Die fortschreitende Digitalisierung der Wirtschaft und Gesellschaft hat nicht nur erhebliche Nutzeneffekte für die Unternehmen und Konsumenten, sondern sie erzeugt auch neue und wachsende Sicherheitsgefahren. Darauf hat der Gesetzgeber reagiert und im Juli letzten Jahres das IT-Sicherheitsgesetz (IT-SiG) im Rahmen der "Digitalen Agenda" der Deutschen Bundesregierung beschlossen. Das IT-SiG hat für Unternehmen mit sicherheitskritischen Infrastrukturen vielfältige Konsequenzen, die allerdings vielfach noch nicht ausreichend bekannt sind und Fragen aufwerfen.

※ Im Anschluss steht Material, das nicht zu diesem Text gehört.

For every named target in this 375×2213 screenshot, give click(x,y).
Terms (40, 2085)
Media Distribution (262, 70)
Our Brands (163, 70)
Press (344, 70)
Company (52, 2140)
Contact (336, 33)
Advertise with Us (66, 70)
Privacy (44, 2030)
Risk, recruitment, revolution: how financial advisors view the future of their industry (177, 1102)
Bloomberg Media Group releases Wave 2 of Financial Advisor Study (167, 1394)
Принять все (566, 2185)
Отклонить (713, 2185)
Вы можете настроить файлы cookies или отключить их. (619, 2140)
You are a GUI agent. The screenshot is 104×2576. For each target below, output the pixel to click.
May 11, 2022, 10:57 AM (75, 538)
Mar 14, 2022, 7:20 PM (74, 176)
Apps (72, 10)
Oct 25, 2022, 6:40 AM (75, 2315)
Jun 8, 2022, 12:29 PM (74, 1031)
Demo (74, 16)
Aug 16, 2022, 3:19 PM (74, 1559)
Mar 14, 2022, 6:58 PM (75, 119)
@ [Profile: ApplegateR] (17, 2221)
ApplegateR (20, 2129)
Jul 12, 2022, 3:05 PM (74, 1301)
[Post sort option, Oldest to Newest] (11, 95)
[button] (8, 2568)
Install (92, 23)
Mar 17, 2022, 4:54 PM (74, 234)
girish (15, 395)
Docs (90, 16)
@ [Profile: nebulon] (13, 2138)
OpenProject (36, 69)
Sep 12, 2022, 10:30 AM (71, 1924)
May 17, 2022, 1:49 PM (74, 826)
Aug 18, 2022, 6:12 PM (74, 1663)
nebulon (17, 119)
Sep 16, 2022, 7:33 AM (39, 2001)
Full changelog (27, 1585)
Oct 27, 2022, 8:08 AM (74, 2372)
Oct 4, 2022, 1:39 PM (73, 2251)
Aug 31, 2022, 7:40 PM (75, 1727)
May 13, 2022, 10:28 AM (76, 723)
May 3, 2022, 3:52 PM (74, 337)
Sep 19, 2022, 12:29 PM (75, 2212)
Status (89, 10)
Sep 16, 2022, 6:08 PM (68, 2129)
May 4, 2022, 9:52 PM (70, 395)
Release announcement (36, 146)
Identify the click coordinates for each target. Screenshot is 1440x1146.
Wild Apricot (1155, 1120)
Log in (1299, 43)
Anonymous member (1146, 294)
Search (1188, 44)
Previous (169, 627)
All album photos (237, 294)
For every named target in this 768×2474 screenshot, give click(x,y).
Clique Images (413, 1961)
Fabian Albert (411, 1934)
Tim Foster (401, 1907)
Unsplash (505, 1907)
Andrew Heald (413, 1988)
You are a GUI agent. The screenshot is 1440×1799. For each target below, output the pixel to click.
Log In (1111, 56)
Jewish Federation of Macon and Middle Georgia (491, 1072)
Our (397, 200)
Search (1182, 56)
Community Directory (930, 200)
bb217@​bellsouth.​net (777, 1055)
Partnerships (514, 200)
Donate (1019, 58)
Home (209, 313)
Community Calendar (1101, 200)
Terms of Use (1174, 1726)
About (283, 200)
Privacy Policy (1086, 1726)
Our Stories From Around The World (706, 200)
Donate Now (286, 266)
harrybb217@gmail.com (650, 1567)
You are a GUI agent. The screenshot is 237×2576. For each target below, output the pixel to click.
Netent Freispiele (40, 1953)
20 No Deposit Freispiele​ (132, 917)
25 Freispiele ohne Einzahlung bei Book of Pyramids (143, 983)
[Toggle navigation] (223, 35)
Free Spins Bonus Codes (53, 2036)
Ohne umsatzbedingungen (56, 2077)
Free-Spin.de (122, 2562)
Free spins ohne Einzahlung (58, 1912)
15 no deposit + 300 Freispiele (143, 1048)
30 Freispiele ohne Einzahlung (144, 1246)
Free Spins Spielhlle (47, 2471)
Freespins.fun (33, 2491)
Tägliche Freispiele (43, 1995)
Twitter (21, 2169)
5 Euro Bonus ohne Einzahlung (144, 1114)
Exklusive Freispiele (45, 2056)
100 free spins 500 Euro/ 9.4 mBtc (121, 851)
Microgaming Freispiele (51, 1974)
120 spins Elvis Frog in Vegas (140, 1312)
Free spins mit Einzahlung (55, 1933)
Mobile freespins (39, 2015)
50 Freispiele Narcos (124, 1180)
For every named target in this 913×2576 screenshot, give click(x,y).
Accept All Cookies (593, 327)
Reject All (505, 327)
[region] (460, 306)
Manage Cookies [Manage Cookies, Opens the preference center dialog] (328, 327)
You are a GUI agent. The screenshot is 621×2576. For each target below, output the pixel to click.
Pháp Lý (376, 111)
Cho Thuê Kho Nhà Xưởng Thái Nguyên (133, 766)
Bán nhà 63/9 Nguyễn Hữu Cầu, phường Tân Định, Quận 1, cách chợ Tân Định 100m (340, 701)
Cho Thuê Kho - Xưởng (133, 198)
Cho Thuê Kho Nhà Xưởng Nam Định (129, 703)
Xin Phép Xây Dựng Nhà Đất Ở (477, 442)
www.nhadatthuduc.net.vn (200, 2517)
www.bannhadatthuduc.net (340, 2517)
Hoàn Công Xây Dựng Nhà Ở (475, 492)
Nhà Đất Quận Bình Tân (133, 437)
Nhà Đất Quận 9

TÜV Trust IT hat deshalb den Leitfaden "Licht ins Dunkel des IT-Sicherheitsgesetzes" herausgegeben. Er gibt konkrete Antworten auf 13 Fragen zu Hintergründen und Aspekten des IT-SiG, die in der Beratungspraxis der TÜV Trust IT von Unternehmen immer wieder thematisiert werden. Sie beschäftigen sich beispielsweise mit den Kriterien zur Definition der sicherheitskritischen Unternehmen (KRITIS) ebenso wie mit den Anforderungen des IT-SiG an diese. Auch die Rolle eines Informationssicherheitsmanagementsystems (ISMS) in diesem Zusammenhang und wie sich die Meldepflicht der Unternehmen zu Sicherheitsvorfällen gestaltet sowie weitere relevante Fragestellungen werden ausführlich betrachtet.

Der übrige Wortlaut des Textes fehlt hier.